In 1947, Woody Herman formed a band that included tenor saxophonists Stan Getz, Zoot Sims, and Herbie Steward, and baritone saxophonist Serge Chaloff. The result was the "Four Brothers" sound, in which four strong improvisers could still perform well as a coordinated, blended section. (Jimmy Giuffre composed "Four Brothers", which highlighted this group.) The Herman band's recording of "Early Autumn" launched Getz's career. Meanwhile, between 1946 and 1949, baritone saxophonist and arranger Gerry Mulligan, arranger Gil Evans, and alto saxophonist Lee Konitz were all working for the Claude Thornhill Orchestra, whose instrumentation included a French horn and tuba.

In 1948, Miles Davis formed a nonet including Mulligan, Konitz, and Evans from Thornhill's orchestra. Capitol Records recorded the group (at arranger Pete Rugolo's suggestion) in 1949 and 1950. These recordings, originally issued as 78 rpm records, were later compiled as Birth of the Cool (1957).

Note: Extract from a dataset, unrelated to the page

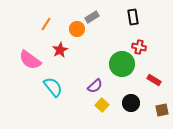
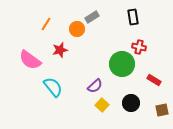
red star: rotated 14 degrees clockwise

Gerry Mulligan explained that the idea behind Davis's Nonet was not to get away from bebop, but "just to try to get a good little rehearsal band together. Something to write for.... As far as the 'Cool Jazz' part of it, all of that comes after the fact of what it was designed to be." As for Davis, his concern at the time was simply to play with a lighter sound, which he believed to be more expressive. Also his choice of notes suggested deliberation rather than wild exuberance.

The Miles Davis Nonet's existence was brief, consisting only of a two-week September 1948 engagement at the Manhattan's Royal Roost and the three recording dates that make up Birth of the Cool. These recordings were not widely appreciated until some years later. However, they prefigured the work of nonet members John Lewis and Gerry Mulligan.

John Lewis went on to co-found the Modern Jazz Quartet, who incorporated classical forms, such as the fugue, in their music. Tanner, Gerow, and Megill note that the Quartet "played classical forms quite precisely. For example, the fugues they played were truly baroque in form except that the exposition parts were improvised." While third stream music would combine classical elements with jazz, the Modern Jazz Quartet used these forms "just to play good, swinging, subtle jazz" and in pursuit of "the joy of collective improvisation and counterpoint."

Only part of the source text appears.